Sand and solids production is one of the most persistent challenges in oil and gas. It erodes wells, chokes flowlines, damages facilities, and drives up operating costs. More than 70% of the world’s hydrocarbon reservoirs are prone to sanding, and Australia’s coal seam gas (CSG) industry has learned that it faces its own unique version of the same problem .
But sand is no longer seen purely as a liability. Across both conventional and unconventional settings, the conversation has shifted from “sand control” to integrated sand management — a holistic, risk-based approach that considers prediction, prevention, monitoring, and intervention.
Conventional Reservoirs: Control vs. Management
In clastic oil and gas reservoirs, sanding typically arises from:
- rock failure at the sandface,
- fine migration with produced fluids, or
- solids introduced during hydraulic fracturing.
For decades, operators relied on gravel packs, screens, or chemical consolidation to keep sand out of the wellbore. These methods work, but they add cost and complexity.
The new philosophy is to manage, not simply control. This includes:
- Prediction – geomechanics, rock strength, sand failure envelopes.
- Monitoring – acoustic detectors, multiphase meters, real-time dashboards.
- Control – tailored completions (ceramic screens, through-tubing gravel packs), flowback after fracturing, and surface desanders.
- Handling – safe transport through pipelines and environmentally sound disposal.
Field experience backs this up. BP’s Tangguh gas wells, producing up to 240 MMscf/d, rely on disciplined bean-up/down procedures and drawdown limits rather than downhole sand control. In the Gulf of Thailand’s Bongkot field, where conventional sand control was impractical, operators applied reservoir management and predictive modelling instead, supported by surface separation and choke management.

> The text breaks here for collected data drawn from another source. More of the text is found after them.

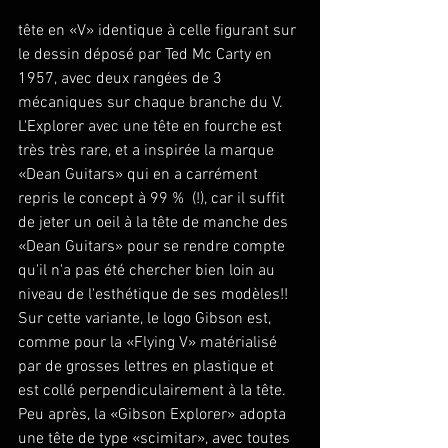
tête en «V» identique à celle figurant sur 
le dessin déposé par Ted Mc Carty en 
1957, avec deux rangées de 3 
mécaniques sur chaque branche du V. 
L'Explorer avec une tête en fourche est 
très très rare, et a inspirée la marque 
«Dean Guitars» qui en a carrément 
repris le concept à 99 %  (!), car il suffit 
de jeter un oeil à la tête de manche des 
«Dean Guitars» pour se rendre compte 
qu'il n'a pas été chercher bien loin au 
niveau de l'esthétique de ses modèles!!
Sur cette variante, le logo Gibson est, 
comme pour la «Flying V» matérialisé 
par de grosses lettres en plastique et 
est collé perpendiculairement à la tête. 
Peu après, la «Gibson Explorer» adopta 
une tête de type «scimitar», avec toutes 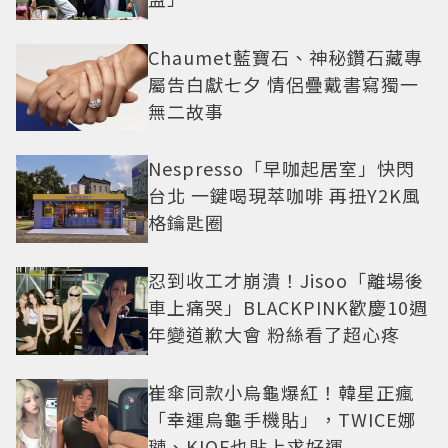
Chaumet藍寶石、神秘鑽石藏專
屬告白獻七夕 情侶疊戴書寫獨一
無二故事
Nespresso「早咖起居室」快閃
台北 一鍵喝現萃咖啡 再扭Y2K風
格鑰匙圈
忍到收工才崩潰！Jisoo「離場後
車上痛哭」BLACKPINK歡慶10週
年變道歉大會 粉絲看了超心疼
崔傘同款小烏龜爆紅！韓星正瘋
「幸運烏龜手機貼」，TWICE娜
璉、KIOF也貼上求好運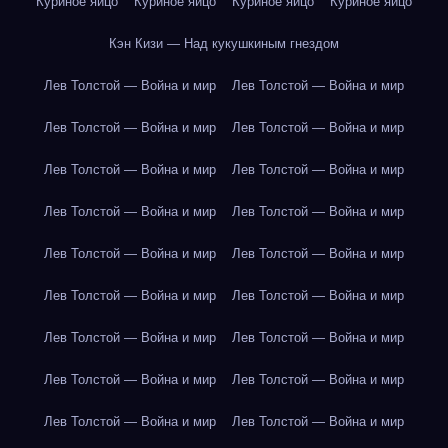
Куриное яйцо
Куриное яйцо
Куриное яйцо
Куриное яйцо
Кэн Кизи — Над кукушкиным гнездом
Лев Толстой — Война и мир
Лев Толстой — Война и мир
Лев Толстой — Война и мир
Лев Толстой — Война и мир
Лев Толстой — Война и мир
Лев Толстой — Война и мир
Лев Толстой — Война и мир
Лев Толстой — Война и мир
Лев Толстой — Война и мир
Лев Толстой — Война и мир
Лев Толстой — Война и мир
Лев Толстой — Война и мир
Лев Толстой — Война и мир
Лев Толстой — Война и мир
Лев Толстой — Война и мир
Лев Толстой — Война и мир
Лев Толстой — Война и мир
Лев Толстой — Война и мир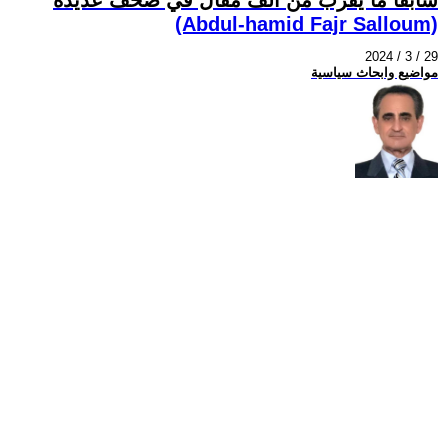
(Abdul-hamid Fajr Salloum)
2024 / 3 / 29
مواضيع وابحاث سياسية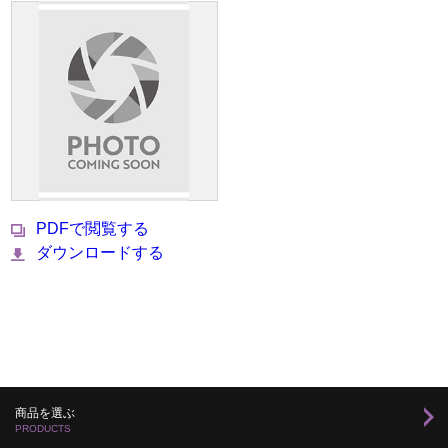
PDFで閲覧する
ダウンロードする
商品を選ぶ
PRODUCTS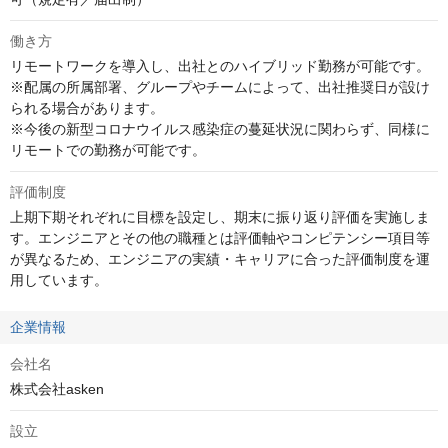
働き方
リモートワークを導入し、出社とのハイブリッド勤務が可能です。

※配属の所属部署、グループやチームによって、出社推奨日が設け
られる場合があります。

※今後の新型コロナウイルス感染症の蔓延状況に関わらず、同様に
リモートでの勤務が可能です。
評価制度
上期下期それぞれに目標を設定し、期末に振り返り評価を実施しま
す。エンジニアとその他の職種とは評価軸やコンピテンシー項目等
が異なるため、エンジニアの実績・キャリアに合った評価制度を運
用しています。
企業情報
会社名
株式会社asken
設立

The lesson: in conventional reservoirs, drawdown management and controlled sand transport are often the most effective levers.
CSG Fields: A Different Sand Problem
Queensland’s CSG fields, particularly in the Surat Basin, present a very different challenge. Here, many wells were completed open-hole with pre-drilled liners. The major source of solids is not the coal seams themselves but the interburden – mudstones and siltstones rich in water-sensitive clays like smectite .

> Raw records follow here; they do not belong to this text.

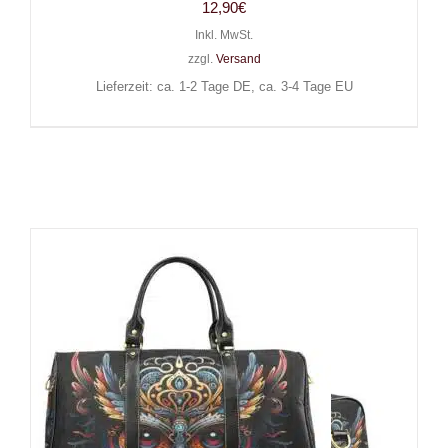
12,90
€
Inkl. MwSt.
zzgl.
Versand
Lieferzeit: ca. 1-2 Tage DE, ca. 3-4 Tage EU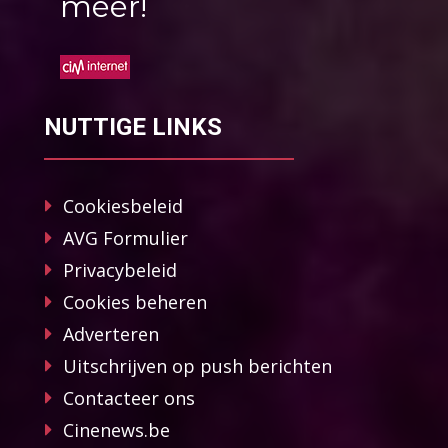
méér!
NUTTIGE LINKS
Cookiesbeleid
AVG Formulier
Privacybeleid
Cookies beheren
Adverteren
Uitschrijven op push berichten
Contacteer ons
Cinenews.be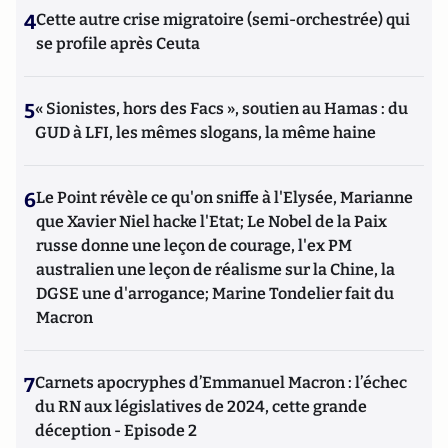
4
Cette autre crise migratoire (semi-orchestrée) qui
se profile après Ceuta
5
« Sionistes, hors des Facs », soutien au Hamas : du
GUD à LFI, les mêmes slogans, la même haine
6
Le Point révèle ce qu'on sniffe à l'Elysée, Marianne
que Xavier Niel hacke l'Etat; Le Nobel de la Paix
russe donne une leçon de courage, l'ex PM
australien une leçon de réalisme sur la Chine, la
DGSE une d'arrogance; Marine Tondelier fait du
Macron
7
Carnets apocryphes d’Emmanuel Macron : l’échec
du RN aux législatives de 2024, cette grande
déception - Episode 2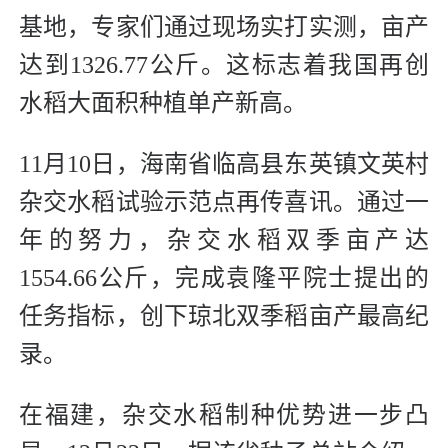
基地，专家们通过现场实打实测，亩产
达到1326.77公斤。这标志着我国再创
水稻大面积种植单产新高。
11月10日，海南省临高县东英镇文英村
杂交水稻试验示范点再传喜讯。通过一
年的努力，杂交水稻双季亩产达
1554.66公斤，完成袁隆平院士提出的
任务指标，创下琼北双季稻亩产最高纪
录。
在福建，杂交水稻制种优势进一步凸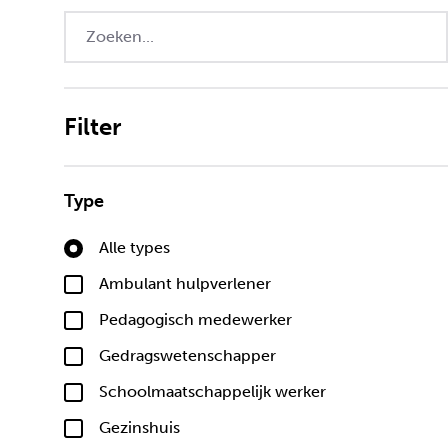
Filter
Type
Alle types
Ambulant hulpverlener
Pedagogisch medewerker
Gedragswetenschapper
Schoolmaatschappelijk werker
Gezinshuis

When exposed to relatively fresh produced water, these clays swell and disintegrate, releasing fines that clog pumps, erode wellheads, and overload separators. This mechanism is fundamentally different from sandface failure in conventional reservoirs:
- Drawdown control has limited impact – lowering pressure doesn’t stop clay reaction.

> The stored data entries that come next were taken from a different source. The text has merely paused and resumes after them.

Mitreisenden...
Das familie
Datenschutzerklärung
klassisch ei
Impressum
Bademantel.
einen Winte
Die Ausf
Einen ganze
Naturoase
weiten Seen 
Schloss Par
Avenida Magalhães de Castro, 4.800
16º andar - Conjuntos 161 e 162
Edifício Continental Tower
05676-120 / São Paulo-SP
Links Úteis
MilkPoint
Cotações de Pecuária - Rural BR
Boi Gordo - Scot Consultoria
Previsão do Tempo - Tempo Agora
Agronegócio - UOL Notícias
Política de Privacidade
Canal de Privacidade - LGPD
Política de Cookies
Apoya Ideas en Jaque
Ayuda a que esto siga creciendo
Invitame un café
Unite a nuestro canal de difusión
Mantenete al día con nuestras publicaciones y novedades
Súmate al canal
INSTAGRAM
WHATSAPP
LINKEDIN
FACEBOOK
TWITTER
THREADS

- Instead, the focus shifts to minimising or preventing water contact with the interburden.
Recent Surat Basin trials have tested chemical formation stabilisation treatments that coat interburden surfaces to reduce reactivity, as well as mechanical isolation with swell packers. Early results are promising, showing lower solids production and improved pump run life .
The lesson: in CSG, sand management is about clay chemistry and interburden management rather than drawdown and geomechanics.
A Broader View
Whether in a high-rate offshore gas well or a shallow CSG development, sand management is not just a technical issue — it’s an economic one. Overly conservative designs inflate costs; overly aggressive production risks failure and safety.
The way forward is clear:
- Conventional reservoirs → manage drawdown, predict sanding risk, and apply fit-for-purpose control.
- CSG reservoirs → stabilise water-sensitive interburden and rethink completion practices.
Integrated, risk-based sand management is fast becoming a competitive advantage.